Channel 4 and Human Rights watchdogs like Amnesty International and Human Rights Watch have been candid about the fact that they have an agenda. No Fire Zone screens at the Palais des Nations tomorrow, because Callum Macrae openly believes that the timing and venue will focus the greatest degree of attention on Sri Lanka’s impunity and inaction in the face of grave allegations of violations of international law.

Amnesty International, Human Rights Watch and recently, even High Commissioner Pillay have made it clear that they seek an international investigation against Sri Lanka to probe these allegations. They believe their seriousness merits independent inquiry. The task of the international community at forums like the UNHRC is to recognise these agendas of rights groups and lobbies and balance those genuine concerns with the interests and agendas of the state in question.

If the Sri Lankan Government believes the international community is driven by the agenda of the Tamil Lobby or rights watchdogs, or indeed Navi Pillay, the question must arise regarding what part of Sri Lanka’s own agenda and resolve is tipping the scale in their favour.

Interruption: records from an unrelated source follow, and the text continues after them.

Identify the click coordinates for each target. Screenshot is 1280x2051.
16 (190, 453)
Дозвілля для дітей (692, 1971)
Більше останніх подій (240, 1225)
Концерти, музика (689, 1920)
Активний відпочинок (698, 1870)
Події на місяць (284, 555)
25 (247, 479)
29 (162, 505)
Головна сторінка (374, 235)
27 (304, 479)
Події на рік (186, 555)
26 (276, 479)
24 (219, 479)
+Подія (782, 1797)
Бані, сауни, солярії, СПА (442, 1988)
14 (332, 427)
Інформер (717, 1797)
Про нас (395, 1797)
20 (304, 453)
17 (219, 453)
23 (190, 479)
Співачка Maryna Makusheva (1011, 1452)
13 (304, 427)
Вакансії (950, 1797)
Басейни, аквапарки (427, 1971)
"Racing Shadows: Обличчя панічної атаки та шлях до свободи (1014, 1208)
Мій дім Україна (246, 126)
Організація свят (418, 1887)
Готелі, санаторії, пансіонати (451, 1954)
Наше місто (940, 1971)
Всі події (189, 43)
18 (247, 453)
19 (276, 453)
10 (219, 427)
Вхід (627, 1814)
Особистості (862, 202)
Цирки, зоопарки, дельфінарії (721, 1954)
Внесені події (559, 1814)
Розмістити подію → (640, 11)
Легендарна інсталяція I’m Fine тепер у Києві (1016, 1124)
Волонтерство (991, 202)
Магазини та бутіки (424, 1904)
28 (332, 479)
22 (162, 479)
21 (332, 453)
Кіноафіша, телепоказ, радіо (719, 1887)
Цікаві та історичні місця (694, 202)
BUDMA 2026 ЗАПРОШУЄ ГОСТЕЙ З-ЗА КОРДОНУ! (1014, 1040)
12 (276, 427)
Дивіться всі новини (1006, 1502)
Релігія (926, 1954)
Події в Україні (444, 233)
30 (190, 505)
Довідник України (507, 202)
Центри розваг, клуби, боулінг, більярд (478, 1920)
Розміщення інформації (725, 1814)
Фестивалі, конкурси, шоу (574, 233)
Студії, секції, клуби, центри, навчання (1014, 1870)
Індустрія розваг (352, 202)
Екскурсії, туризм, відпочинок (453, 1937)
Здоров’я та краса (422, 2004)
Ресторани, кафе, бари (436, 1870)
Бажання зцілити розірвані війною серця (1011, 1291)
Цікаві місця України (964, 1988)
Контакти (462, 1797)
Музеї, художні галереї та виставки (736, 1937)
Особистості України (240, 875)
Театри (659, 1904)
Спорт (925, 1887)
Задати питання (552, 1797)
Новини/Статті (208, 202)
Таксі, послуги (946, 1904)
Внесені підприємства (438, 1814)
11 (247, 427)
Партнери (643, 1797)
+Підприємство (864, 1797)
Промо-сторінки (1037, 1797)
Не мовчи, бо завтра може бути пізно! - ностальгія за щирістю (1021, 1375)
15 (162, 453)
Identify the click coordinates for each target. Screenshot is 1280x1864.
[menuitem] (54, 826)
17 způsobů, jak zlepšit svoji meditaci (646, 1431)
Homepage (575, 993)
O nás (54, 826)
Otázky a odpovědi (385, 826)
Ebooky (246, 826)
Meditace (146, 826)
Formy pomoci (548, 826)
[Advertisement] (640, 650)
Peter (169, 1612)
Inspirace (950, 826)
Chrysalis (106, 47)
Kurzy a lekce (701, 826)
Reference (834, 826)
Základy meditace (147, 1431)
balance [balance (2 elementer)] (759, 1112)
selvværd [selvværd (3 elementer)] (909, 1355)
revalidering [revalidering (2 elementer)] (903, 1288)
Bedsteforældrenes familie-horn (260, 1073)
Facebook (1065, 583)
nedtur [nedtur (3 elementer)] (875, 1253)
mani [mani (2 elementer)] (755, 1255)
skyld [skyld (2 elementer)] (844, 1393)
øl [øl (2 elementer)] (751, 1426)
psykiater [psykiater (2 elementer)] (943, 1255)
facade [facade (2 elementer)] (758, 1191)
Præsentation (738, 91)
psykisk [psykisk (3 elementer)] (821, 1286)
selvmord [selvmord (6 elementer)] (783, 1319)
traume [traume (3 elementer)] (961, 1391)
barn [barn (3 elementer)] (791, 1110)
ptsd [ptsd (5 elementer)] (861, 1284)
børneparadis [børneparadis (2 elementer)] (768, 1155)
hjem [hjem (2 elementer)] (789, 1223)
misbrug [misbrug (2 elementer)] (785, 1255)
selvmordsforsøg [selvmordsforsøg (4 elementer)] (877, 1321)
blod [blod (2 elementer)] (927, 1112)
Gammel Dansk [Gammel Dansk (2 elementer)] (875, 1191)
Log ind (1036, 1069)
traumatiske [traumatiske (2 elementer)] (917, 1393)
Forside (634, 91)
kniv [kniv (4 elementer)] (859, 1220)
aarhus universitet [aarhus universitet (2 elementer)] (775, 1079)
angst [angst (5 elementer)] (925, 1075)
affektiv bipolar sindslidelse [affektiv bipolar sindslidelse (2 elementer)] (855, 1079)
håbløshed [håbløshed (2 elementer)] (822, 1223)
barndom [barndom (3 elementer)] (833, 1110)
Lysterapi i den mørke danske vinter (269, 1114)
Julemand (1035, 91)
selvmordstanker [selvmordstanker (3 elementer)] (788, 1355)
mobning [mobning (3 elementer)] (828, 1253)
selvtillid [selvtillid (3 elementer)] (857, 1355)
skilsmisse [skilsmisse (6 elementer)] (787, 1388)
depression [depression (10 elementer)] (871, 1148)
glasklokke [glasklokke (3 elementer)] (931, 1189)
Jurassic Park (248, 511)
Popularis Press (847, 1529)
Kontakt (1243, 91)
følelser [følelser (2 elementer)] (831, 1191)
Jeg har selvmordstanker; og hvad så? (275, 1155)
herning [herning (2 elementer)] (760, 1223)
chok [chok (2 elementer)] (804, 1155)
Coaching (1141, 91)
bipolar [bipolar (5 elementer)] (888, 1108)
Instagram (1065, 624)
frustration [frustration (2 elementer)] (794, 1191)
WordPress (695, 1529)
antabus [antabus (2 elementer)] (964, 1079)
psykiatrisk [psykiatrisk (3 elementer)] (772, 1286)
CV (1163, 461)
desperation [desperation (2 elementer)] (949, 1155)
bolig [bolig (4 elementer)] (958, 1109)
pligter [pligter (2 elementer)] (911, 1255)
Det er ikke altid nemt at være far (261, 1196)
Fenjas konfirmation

Over time, the Sri Lankan populace has become accustomed to questioning the bona fides of governments and organisations calling for greater accountability from the Sri Lankan State.

 



GoSL agendas

But as far as these foreign Governments are concerned, there are other agendas also worth questioning. For instance, why is the Government so loathe to devolve power to the Tamils of the north? Why does it continue to garrison the territory it says it liberated for the northern Tamils who were held captive by the LTTE? Why does it permit the continued harassment of the Muslim community that threatens fresh communal tension?

Why did the Government deliberately and with brutal force break the back of Sri Lankan Judiciary through a flawed impeachment process to remove the 43rd Chief Justice of the country? And if the allegations of gross human rights violations, extra judicial killings and disappearances are so very far-fetched and unthinkable from a disciplined fighting force like the Sri Lankan military, why the reticence towards an impartial inquiry into the alleged incidents?

Minister Mahinda Samarasinghe, addressing the High Level Segment of the UNHRC Session yesterday, avowed that Sri Lanka did not need lessons in democracy and good governance. “Mr. President,” Samarasinghe said, “from the Ashokan Rock Edicts of the 3rd Century before the Christian era, societies in our region have been guided by values underscoring good governance and human rights. We do not need to be told. We do not need to be taught. These are… values deeply embedded in our social and cultural makeup.”

Samarasinghe is not wrong. Sri Lanka is heir to a rich tradition of valuing human life, grounded in the Buddhist philosophy of non-violence and tolerance towards the other. But wearied by war propaganda and a militant mindset, Sri Lankans no longer espouse or comprehend these concepts. When ’No Fire Zone’ airs in Geneva tomorrow, the Government’s condemnation of the film will be echoed far and wide by most Sri Lankans.

Already the film excerpts and the footage released of Vellupillai Prabhakaran’s son are being denounced as being doctored and manipulated in a multitude of ways. The international wheels of justice will turn for years to come and the footage obtained by Macrae and others will continue to build the case against Sri Lanka.

The regime will continue to proclaim through all this that Sri Lanka is entering a new phase of post-war recovery; roads are connecting north and south, the capital city is being given a face lift hitherto unparalleled and international visitors are flocking to our golden beaches and mountain escapes.

Sri Lankans appear to be more than content living in this development cocoon. And outraged though the world might be at the devastating images of a 12-year-old slain in cold blood, allegedly hours after he was plied with a snack, in the new civilisational paradigm that is post-war Sri Lanka, the incident will remain no more and no less than the well-deserved death of a terrorist’s son.